▶ _Activity_:
Please output the section of the listing below that opens with the line containing "Task: Click on the Cambodia" and closes with the line containing "What do you see at coordinates (472, 804)", exactly and with nothing else.

▶ _Data listing_:
· · ·

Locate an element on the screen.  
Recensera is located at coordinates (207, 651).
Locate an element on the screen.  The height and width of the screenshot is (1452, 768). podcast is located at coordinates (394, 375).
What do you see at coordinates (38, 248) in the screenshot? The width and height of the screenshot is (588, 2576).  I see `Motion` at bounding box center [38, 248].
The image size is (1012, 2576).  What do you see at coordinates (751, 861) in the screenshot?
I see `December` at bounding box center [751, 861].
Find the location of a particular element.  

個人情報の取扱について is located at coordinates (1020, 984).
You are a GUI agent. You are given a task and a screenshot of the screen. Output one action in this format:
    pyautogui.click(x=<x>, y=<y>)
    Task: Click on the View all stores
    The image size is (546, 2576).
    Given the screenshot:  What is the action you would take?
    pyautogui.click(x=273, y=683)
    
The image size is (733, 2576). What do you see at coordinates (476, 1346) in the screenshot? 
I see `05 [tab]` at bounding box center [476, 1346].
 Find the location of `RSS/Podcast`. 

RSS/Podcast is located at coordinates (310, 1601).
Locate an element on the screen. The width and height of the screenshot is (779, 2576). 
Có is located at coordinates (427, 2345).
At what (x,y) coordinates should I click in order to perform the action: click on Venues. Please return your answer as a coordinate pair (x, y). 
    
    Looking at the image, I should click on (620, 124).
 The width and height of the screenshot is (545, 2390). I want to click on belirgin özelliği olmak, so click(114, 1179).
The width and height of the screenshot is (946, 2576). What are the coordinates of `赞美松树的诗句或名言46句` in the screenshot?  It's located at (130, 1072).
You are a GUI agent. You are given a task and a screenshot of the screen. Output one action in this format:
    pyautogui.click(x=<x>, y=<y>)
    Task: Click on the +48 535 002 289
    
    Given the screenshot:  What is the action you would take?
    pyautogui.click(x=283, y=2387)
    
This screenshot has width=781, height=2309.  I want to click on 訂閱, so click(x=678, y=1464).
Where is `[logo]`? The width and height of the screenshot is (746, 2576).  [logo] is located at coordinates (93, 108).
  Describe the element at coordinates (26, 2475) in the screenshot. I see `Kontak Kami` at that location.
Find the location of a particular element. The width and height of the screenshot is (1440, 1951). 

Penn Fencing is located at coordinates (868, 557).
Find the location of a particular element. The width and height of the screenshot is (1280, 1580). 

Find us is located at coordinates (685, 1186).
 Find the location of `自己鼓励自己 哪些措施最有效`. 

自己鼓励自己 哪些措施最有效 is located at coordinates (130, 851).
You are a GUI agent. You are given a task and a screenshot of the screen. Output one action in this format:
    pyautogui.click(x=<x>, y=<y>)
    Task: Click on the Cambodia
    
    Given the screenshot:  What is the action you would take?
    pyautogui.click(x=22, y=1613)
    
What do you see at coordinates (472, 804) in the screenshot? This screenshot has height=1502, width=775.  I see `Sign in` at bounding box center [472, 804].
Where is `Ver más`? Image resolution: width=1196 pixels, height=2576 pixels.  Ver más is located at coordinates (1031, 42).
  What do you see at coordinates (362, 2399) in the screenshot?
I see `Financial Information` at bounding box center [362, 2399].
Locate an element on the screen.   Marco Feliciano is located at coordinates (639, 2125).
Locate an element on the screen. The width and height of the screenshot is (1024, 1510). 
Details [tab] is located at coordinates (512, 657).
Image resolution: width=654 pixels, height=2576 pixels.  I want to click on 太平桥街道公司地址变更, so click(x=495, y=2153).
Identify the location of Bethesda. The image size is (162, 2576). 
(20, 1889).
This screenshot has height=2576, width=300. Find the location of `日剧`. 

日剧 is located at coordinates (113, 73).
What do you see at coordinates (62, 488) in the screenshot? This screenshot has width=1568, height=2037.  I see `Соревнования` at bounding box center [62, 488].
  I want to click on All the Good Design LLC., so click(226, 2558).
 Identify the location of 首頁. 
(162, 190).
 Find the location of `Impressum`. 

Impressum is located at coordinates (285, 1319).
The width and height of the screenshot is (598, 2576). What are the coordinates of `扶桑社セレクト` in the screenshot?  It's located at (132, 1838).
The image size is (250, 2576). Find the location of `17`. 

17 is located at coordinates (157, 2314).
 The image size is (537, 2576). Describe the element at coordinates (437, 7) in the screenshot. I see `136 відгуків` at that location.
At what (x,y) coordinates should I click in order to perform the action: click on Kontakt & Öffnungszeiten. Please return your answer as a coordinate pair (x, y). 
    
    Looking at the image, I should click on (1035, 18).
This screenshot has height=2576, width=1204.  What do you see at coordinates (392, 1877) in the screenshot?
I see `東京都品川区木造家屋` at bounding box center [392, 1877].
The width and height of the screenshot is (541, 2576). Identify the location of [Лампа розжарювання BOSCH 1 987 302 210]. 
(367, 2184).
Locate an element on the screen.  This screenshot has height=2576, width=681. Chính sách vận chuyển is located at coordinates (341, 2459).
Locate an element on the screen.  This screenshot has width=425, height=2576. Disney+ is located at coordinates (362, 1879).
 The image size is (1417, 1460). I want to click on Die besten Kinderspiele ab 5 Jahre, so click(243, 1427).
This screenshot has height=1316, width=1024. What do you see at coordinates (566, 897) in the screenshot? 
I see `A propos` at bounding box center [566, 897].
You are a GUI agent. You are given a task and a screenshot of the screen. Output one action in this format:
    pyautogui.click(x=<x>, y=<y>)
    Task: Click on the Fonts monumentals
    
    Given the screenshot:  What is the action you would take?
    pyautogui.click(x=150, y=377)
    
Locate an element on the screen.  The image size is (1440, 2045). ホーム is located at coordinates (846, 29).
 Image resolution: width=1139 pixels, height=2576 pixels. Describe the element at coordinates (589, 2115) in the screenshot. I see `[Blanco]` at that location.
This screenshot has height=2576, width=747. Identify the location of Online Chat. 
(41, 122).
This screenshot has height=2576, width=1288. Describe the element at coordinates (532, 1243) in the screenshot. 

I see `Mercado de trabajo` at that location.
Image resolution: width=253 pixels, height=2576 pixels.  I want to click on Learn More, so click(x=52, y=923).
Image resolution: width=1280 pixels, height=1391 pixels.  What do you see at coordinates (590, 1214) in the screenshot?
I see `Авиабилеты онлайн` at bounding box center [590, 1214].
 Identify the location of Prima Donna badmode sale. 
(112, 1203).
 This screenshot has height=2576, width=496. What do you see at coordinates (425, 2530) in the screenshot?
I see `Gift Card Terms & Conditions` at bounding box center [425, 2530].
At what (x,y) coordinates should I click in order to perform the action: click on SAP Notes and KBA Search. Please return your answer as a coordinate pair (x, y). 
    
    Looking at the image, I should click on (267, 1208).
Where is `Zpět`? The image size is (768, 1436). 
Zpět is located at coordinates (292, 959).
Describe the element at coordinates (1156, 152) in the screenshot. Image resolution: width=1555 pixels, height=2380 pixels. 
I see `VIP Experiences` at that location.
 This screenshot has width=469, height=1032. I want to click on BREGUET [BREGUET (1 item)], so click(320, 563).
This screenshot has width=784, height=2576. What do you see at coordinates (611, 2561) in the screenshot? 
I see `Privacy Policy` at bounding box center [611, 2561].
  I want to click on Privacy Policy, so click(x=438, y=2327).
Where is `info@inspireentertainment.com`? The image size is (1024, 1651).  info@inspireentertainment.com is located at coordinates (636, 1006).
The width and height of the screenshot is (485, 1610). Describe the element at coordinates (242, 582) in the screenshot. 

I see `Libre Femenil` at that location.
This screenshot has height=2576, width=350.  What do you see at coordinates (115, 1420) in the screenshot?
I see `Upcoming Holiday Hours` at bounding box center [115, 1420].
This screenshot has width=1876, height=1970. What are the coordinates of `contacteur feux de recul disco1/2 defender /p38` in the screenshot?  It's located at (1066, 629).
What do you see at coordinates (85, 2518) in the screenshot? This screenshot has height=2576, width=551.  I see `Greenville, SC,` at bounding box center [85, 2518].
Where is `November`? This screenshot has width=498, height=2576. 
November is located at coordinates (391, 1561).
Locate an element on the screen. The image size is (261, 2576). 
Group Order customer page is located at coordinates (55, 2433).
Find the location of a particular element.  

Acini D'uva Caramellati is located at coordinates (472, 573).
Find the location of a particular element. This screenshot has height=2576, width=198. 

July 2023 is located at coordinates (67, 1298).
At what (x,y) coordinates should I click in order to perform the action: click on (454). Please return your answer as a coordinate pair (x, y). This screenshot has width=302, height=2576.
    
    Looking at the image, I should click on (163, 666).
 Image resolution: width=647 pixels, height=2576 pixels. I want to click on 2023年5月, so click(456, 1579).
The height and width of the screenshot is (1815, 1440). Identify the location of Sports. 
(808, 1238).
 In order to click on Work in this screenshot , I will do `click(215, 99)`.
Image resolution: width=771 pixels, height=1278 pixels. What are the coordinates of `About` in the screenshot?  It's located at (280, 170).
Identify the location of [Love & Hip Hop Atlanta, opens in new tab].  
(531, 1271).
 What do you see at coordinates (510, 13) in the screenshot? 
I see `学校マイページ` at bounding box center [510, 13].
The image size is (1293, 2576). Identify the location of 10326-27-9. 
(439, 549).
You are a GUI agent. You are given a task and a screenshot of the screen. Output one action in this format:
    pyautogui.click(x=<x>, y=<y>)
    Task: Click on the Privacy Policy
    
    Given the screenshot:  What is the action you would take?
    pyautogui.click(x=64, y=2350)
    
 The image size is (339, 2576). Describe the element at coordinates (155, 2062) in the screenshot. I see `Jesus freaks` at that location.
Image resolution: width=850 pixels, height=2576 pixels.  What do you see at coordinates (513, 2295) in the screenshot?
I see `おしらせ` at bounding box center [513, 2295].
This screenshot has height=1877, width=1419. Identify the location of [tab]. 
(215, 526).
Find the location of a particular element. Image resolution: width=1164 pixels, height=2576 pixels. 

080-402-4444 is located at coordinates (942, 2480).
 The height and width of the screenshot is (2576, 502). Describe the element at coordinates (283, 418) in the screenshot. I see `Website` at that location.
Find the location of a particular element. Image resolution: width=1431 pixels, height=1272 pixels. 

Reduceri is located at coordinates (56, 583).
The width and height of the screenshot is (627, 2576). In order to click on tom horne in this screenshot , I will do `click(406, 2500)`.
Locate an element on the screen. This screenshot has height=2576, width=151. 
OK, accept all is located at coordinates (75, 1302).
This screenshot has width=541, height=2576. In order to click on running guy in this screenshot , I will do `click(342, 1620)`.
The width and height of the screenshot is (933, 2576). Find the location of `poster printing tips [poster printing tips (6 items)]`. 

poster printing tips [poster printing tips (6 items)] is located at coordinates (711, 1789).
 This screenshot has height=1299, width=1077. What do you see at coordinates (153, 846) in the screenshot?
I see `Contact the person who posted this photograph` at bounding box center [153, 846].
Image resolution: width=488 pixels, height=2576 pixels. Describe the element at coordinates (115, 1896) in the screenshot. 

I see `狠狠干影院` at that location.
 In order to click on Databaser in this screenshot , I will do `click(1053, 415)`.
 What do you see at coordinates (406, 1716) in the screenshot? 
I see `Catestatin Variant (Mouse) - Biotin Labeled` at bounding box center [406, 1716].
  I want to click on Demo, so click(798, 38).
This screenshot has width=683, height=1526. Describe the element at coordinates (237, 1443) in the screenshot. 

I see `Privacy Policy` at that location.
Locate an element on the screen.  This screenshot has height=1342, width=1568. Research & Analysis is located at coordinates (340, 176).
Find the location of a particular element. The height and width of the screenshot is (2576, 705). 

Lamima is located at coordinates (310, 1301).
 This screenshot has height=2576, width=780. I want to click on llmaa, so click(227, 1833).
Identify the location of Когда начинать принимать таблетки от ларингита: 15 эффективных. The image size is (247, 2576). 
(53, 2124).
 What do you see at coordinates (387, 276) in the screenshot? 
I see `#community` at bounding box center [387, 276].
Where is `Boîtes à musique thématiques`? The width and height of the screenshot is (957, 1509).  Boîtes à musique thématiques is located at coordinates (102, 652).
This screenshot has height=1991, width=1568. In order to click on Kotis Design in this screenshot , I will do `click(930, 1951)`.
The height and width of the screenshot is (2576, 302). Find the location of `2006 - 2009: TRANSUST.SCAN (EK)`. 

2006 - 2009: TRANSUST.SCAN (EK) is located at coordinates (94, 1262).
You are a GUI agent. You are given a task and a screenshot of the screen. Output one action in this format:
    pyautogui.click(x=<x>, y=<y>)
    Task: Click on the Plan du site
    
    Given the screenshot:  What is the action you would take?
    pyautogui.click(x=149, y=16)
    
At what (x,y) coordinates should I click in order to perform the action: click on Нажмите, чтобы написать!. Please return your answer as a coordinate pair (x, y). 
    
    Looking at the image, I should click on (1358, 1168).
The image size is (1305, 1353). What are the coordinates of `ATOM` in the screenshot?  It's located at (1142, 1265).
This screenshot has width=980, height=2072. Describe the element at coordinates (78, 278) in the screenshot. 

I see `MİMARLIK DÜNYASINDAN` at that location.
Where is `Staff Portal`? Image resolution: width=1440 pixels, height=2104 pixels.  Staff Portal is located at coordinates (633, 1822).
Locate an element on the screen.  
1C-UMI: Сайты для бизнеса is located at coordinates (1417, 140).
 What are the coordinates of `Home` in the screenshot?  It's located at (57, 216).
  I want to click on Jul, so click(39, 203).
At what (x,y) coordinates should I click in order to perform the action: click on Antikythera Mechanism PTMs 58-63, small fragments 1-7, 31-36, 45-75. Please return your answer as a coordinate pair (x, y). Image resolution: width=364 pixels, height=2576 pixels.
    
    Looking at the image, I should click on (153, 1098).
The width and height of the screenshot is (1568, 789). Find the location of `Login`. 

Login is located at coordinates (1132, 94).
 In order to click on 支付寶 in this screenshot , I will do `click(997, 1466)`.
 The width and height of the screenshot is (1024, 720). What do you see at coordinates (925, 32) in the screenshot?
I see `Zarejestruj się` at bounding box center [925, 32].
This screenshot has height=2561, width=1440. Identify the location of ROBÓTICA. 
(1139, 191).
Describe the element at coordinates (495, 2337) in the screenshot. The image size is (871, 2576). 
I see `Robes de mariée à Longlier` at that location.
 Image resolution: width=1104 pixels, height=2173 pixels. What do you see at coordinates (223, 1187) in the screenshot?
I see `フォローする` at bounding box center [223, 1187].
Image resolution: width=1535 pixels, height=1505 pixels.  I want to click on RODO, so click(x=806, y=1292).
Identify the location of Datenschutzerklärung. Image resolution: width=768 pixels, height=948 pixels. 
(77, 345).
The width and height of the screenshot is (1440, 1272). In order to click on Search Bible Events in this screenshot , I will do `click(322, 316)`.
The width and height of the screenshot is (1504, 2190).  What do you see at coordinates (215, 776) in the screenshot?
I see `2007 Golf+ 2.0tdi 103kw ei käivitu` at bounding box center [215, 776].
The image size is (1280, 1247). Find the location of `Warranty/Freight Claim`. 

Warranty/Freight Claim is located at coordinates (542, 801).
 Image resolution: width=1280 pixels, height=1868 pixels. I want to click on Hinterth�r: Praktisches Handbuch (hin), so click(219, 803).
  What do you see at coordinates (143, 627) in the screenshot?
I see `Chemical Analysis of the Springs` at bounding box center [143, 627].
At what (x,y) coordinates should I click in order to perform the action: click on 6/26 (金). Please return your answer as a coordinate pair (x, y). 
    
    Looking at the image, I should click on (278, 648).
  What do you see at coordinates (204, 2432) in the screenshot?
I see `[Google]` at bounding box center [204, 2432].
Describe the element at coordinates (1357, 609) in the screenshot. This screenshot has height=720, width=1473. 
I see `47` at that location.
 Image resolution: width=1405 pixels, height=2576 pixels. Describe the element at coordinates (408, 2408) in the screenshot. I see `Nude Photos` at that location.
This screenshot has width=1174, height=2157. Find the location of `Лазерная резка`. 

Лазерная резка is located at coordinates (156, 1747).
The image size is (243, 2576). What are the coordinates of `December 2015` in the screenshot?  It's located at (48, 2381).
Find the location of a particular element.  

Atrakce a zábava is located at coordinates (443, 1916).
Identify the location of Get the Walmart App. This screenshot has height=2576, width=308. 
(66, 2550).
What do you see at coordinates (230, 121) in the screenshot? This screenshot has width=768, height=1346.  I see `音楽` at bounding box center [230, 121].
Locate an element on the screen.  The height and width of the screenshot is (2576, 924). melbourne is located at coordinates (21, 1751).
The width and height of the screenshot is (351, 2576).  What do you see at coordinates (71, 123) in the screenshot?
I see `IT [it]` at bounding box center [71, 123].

· · ·

▶ _Result_:
    Task: Click on the Cambodia
    
    Given the screenshot:  What is the action you would take?
    pyautogui.click(x=22, y=1613)
    
What do you see at coordinates (472, 804) in the screenshot? This screenshot has height=1502, width=775.  I see `Sign in` at bounding box center [472, 804].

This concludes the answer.